======== Records provided
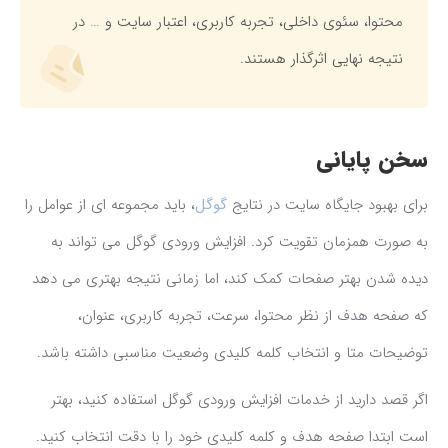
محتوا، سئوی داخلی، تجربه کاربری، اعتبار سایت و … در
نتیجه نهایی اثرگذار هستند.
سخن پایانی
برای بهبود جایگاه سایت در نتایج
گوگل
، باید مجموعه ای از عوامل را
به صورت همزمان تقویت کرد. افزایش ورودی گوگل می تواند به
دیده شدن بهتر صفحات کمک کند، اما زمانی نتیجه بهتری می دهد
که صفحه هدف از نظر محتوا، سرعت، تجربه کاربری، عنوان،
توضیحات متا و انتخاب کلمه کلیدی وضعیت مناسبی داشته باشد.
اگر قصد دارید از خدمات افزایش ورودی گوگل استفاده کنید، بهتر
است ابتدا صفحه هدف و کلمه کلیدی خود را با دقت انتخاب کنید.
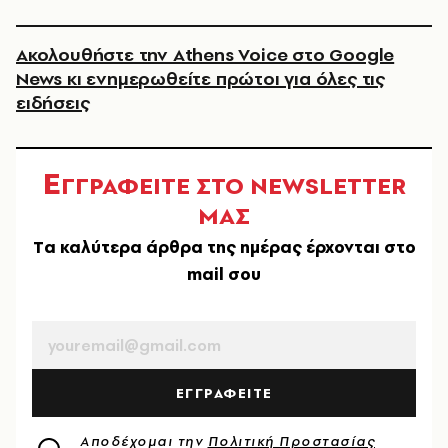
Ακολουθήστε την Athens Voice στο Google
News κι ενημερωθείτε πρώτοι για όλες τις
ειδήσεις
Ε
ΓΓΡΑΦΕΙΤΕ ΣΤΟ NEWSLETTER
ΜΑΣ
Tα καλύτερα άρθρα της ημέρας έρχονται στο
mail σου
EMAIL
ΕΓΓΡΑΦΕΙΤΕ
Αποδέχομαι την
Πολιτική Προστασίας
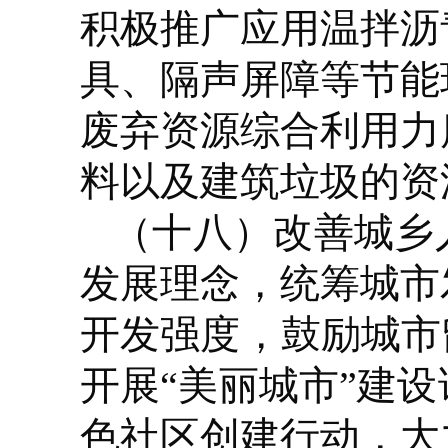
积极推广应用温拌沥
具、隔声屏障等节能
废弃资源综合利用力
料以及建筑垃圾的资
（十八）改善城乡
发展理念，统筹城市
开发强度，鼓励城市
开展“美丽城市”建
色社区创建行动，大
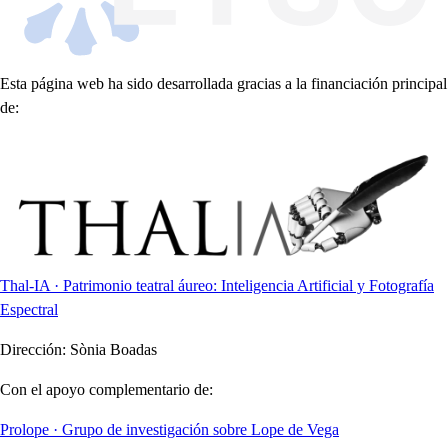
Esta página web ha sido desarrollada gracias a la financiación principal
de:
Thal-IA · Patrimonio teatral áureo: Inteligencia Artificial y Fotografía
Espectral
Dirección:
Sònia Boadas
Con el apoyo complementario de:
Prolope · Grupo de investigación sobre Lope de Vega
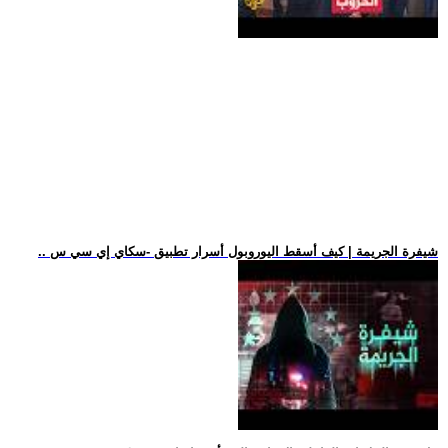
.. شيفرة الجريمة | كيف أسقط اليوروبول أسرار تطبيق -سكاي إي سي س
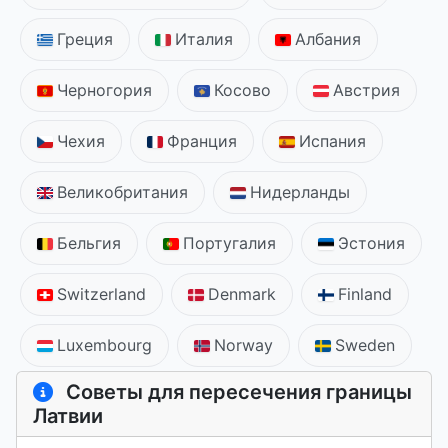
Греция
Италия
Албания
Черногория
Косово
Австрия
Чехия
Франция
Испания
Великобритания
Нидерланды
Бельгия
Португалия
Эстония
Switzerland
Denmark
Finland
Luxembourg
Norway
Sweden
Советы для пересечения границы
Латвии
================
## What to do
Reproduce the full listing verbatim so that only the pictures are missing.

## Problem solution
محتوا، سئوی داخلی، تجربه کاربری، اعتبار سایت و … در
نتیجه نهایی اثرگذار هستند.
سخن پایانی
برای بهبود جایگاه سایت در نتایج
گوگل
، باید مجموعه ای از عوامل را
به صورت همزمان تقویت کرد. افزایش ورودی گوگل می تواند به
دیده شدن بهتر صفحات کمک کند، اما زمانی نتیجه بهتری می دهد
که صفحه هدف از نظر محتوا، سرعت، تجربه کاربری، عنوان،
توضیحات متا و انتخاب کلمه کلیدی وضعیت مناسبی داشته باشد.
اگر قصد دارید از خدمات افزایش ورودی گوگل استفاده کنید، بهتر
است ابتدا صفحه هدف و کلمه کلیدی خود را با دقت انتخاب کنید.
Ακολουθήστε την Athens Voice στο Google
News κι ενημερωθείτε πρώτοι για όλες τις
ειδήσεις
Ε
ΓΓΡΑΦΕΙΤΕ ΣΤΟ NEWSLETTER
ΜΑΣ
Tα καλύτερα άρθρα της ημέρας έρχονται στο
mail σου
EMAIL
ΕΓΓΡΑΦΕΙΤΕ
Αποδέχομαι την
Πολιτική Προστασίας
积极推广应用温拌沥
具、隔声屏障等节能
废弃资源综合利用力
料以及建筑垃圾的资
（十八）改善城乡
发展理念，统筹城市
开发强度，鼓励城市
开展“美丽城市”建
色社区创建行动，大
Esta página web ha sido desarrollada gracias a la financiación principal
de:
Thal-IA · Patrimonio teatral áureo: Inteligencia Artificial y Fotografía
Espectral
Dirección:
Sònia Boadas
Con el apoyo complementario de:
Prolope · Grupo de investigación sobre Lope de Vega
.. شيفرة الجريمة | كيف أسقط اليوروبول أسرار تطبيق -سكاي إي سي س
Греция
Италия
Албания
Черногория
Косово
Австрия
Чехия
Франция
Испания
Великобритания
Нидерланды
Бельгия
Португалия
Эстония
Switzerland
Denmark
Finland
Luxembourg
Norway
Sweden
Советы для пересечения границы
Латвии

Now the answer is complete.